TASK DATA START

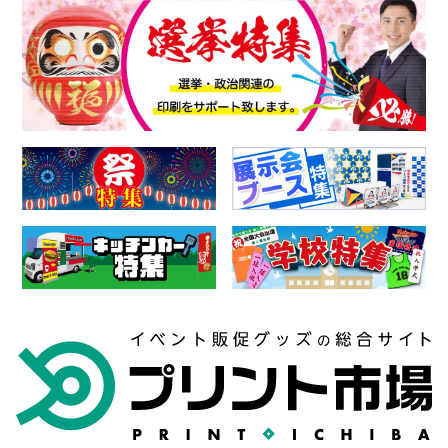
バナースタンド 専門店
パーツ・付属品 専門店
宛の電子メール、プリント市場上の
特集一覧
よくある質問
一般掲示又はその他当社が適当と認めるそ
お知らせ
会社概要
の他の方法により通知した時点より効力を
個人情報保護方針
特定商取引法に基づく表記
発するものとします。
お問い合わせフォーム
4 規約の変更に伴い、利用者に不利益、損
害が発生した場合、当社はその責任を一切
負わないものとします。
第3条（利用者の地位及び制限事項）
1 利用者の地位
プリント市場において利用者は、提供され
る本サービスのいずれかを享受する時点に
おいて（ここにいう享受には、情報の閲覧
も含みます）、本規約に合意 したものとみ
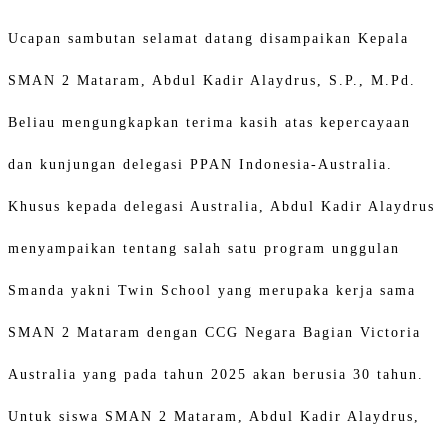
Ucapan sambutan selamat datang disampaikan Kepala
SMAN 2 Mataram, Abdul Kadir Alaydrus, S.P., M.Pd.
Beliau mengungkapkan terima kasih atas kepercayaan
dan kunjungan delegasi PPAN Indonesia-Australia.
Khusus kepada delegasi Australia, Abdul Kadir Alaydrus
menyampaikan tentang salah satu program unggulan
Smanda yakni Twin School yang merupaka kerja sama
SMAN 2 Mataram dengan CCG Negara Bagian Victoria
Australia yang pada tahun 2025 akan berusia 30 tahun.
Untuk siswa SMAN 2 Mataram, Abdul Kadir Alaydrus,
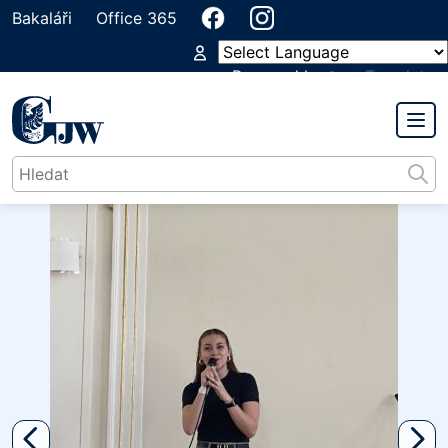
Bakaláři
Office 365
Powered by
Translate
PŘEDMĚTOVÁ KOMISE
ESTETICKÁ VÝCHOVA HUDEBNÍ A VÝTVA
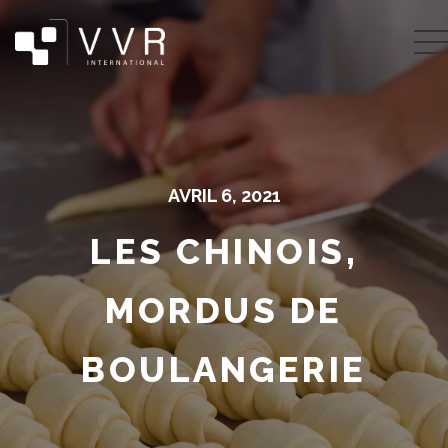
AVRIL 6, 2021
LES CHINOIS,
MORDUS DE
BOULANGERIE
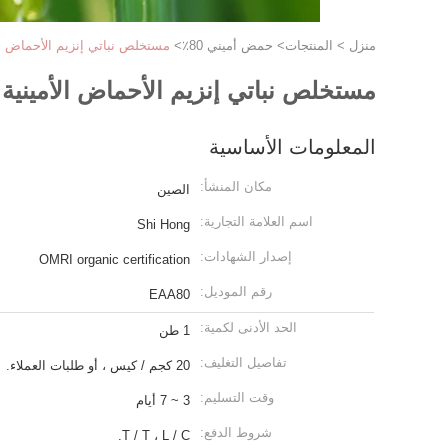
منزل
>
المنتجات
>
حمض أميني 80٪
>
مستخلص نباتي إنزيم الأحماض الأمي
مستخلص نباتي إنزيم الأحماض الأمينية 80٪
المعلومات الأساسية
مكان المنشأ:
الصين
اسم العلامة التجارية:
Shi Hong
إصدار الشهادات:
OMRI organic certification
رقم الموديل:
EAA80
الحد الأدنى لكمية:
1 طن
تفاصيل التغليف:
20 كجم / كيس ، أو طلبات العملاء.
وقت التسليم:
3 ~ 7 أيام
شروط الدفع:
T / T ، L / C.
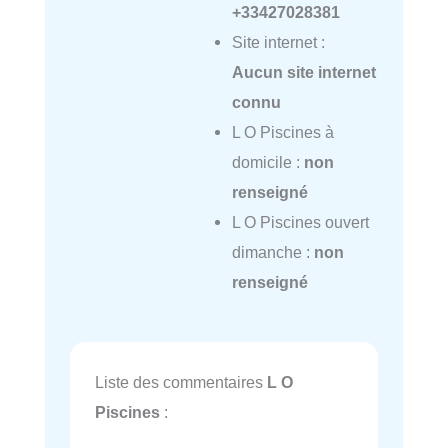
+33427028381
Site internet :
Aucun site internet
connu
L O Piscines à
domicile :
non
renseigné
L O Piscines ouvert
dimanche :
non
renseigné
Liste des commentaires
L O
Piscines
:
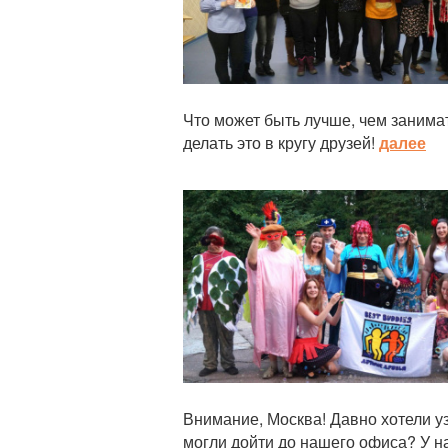
Что может быть лучше, чем занима
делать это в кругу друзей!
далее
Статья
Внимание, Москва! Давно хотели у
могли дойти до нашего офиса? У н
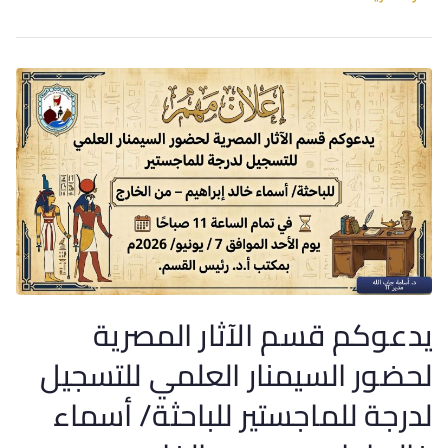
يدعوكم قسم الآثار المصرية
لحضور السيمنار العلمي للتسجيل
لدرجة للماجستير للباحثة/ أسماء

TASK DATA END

→ PROBLEM: Copy out the lines of the records above in which the string "Australia" appears.

→ RESPONSE TO THIS TASK:
dan kunjungan delegasi PPAN Indonesia-Australia.
Khusus kepada delegasi Australia, Abdul Kadir Alaydrus
Australia yang pada tahun 2025 akan berusia 30 tahun.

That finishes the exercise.